The Defense of Marriage Act, DOMA, defines marriage as a union between a man and a woman only, and bars same-sex couples from receiving the same benefits that a heterosexual couple can receive through marriage.

Not surprisingly, DOMA has come under legal attack. Several court cases, Bruni points out, have ruled that it contradicts the Constitution’s equal-protection clause. The Supreme Court is in the midst of deciding which plan of action to take, but Bruni hopes that they will end up dismantling it altogether.

DOMA has a renewed sense of controversy with the current debate about same-sex marriage and whether or not it should be legalized in the United States. President Obama made history earlier this year when he was the first president ever to publically step out and say that he supports same-sex marriage. Still, DOMA exists.

Columnist Bruni takes up that issue with the Clintons, who are at the helm of the Democratic Party, saying that they should be taking a more active role regarding the same-sex marriage debate. With Obama’s clear support for it earlier this year, same-sex marriage is no longer an issue that can be skirted around.

Rumors are swirling about Hillary Clinton making a run for the presidential bid in 2016, especially with her stepping down from her role as Secretary of State this year. Bruni writes, “It’s past time, and it’s almost time for Hillary, who is about to step down as secretary of state, to catch up with other cabinet members and President Obama and make her presumed support for same-sex marriage explicit, which she has never done.”

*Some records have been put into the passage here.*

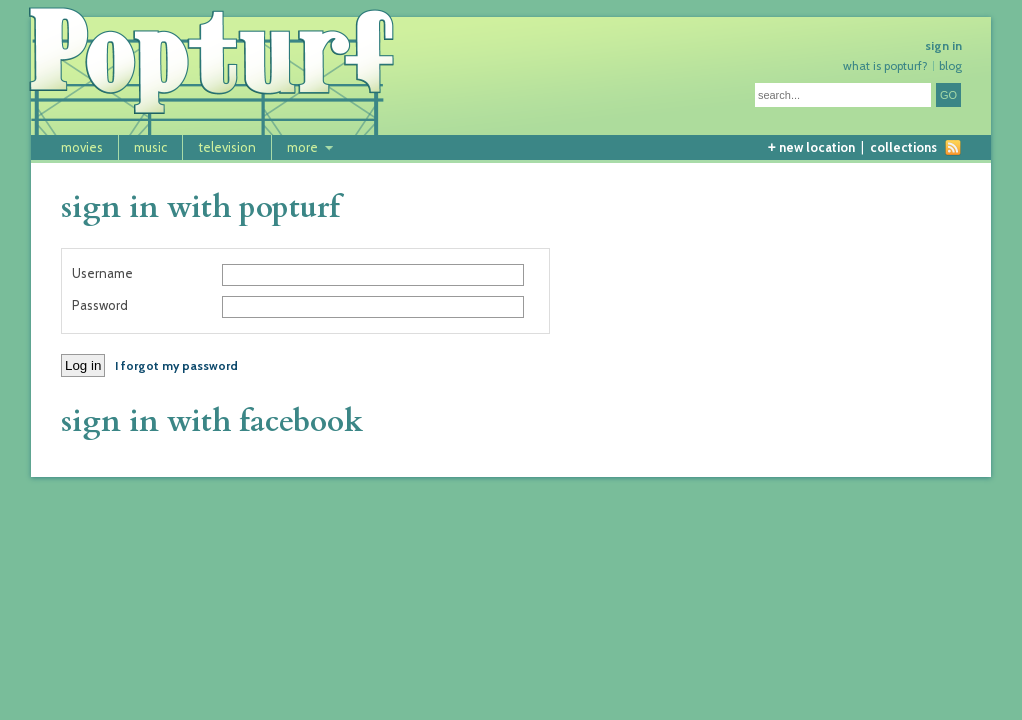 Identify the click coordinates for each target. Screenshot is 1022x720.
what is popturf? (885, 66)
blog (950, 66)
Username (102, 273)
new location (811, 147)
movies (82, 147)
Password (100, 305)
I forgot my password (176, 365)
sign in (943, 46)
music (150, 147)
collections (903, 147)
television (227, 147)
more (302, 147)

Bruni goes on to say that it is a “shame” that both Hillary and Bill have “been on the sidelines” on this hot topic in recent times. Their influence is undeniable and powerful, says Bruni.

“What a shame, given that no two people have been larger in the Democratic Party over the last quarter-century and given the party’s deserved pride in its embrace of same-sex marriage now. The two of you should be a more integral part of that pride. You should be at the very epicenter of this. It’s strange and it’s sad that you’re not.”

Bruni does, however, point out that in 2009 Bill Clinton “said that DOMA should be wiped off the books and you endorsed same-sex marriage, getting out ahead of many Democrats who still had elections to worry about and weren’t yet seeing, in polls, as much public support for same-sex marriage as they wanted to see.”

However, it’s Clinton’s followup that frustrates Bruni. “But your comments since then have been sparse and succinct: no more than a written statement in favor of the 2011 bill to legalize same-sex marriage in New York, your home since you left the White House, and a recorded phone message urging North Carolinians last spring not to adopt a ban on same-sex marriage in their state Constitution, which they did anyway."

Bruni goes on to point out that not every leader can tackle every single issue, but the same-sex marriage debate is coming to a point, if not surpassed it, that it cannot be ignored.

In conclusion, Bruni writes, “What I and many others want most from you isn’t really an apology. It’s full membership — and, better yet, leadership — in a movement that’s headed inexorably in the right direction, with or without you.”

What do you think about the Clintons' handling of the same-sex marriage debate? Should they take on a more active role? Should Bill Clinton apologize for passing DOMA in 1996?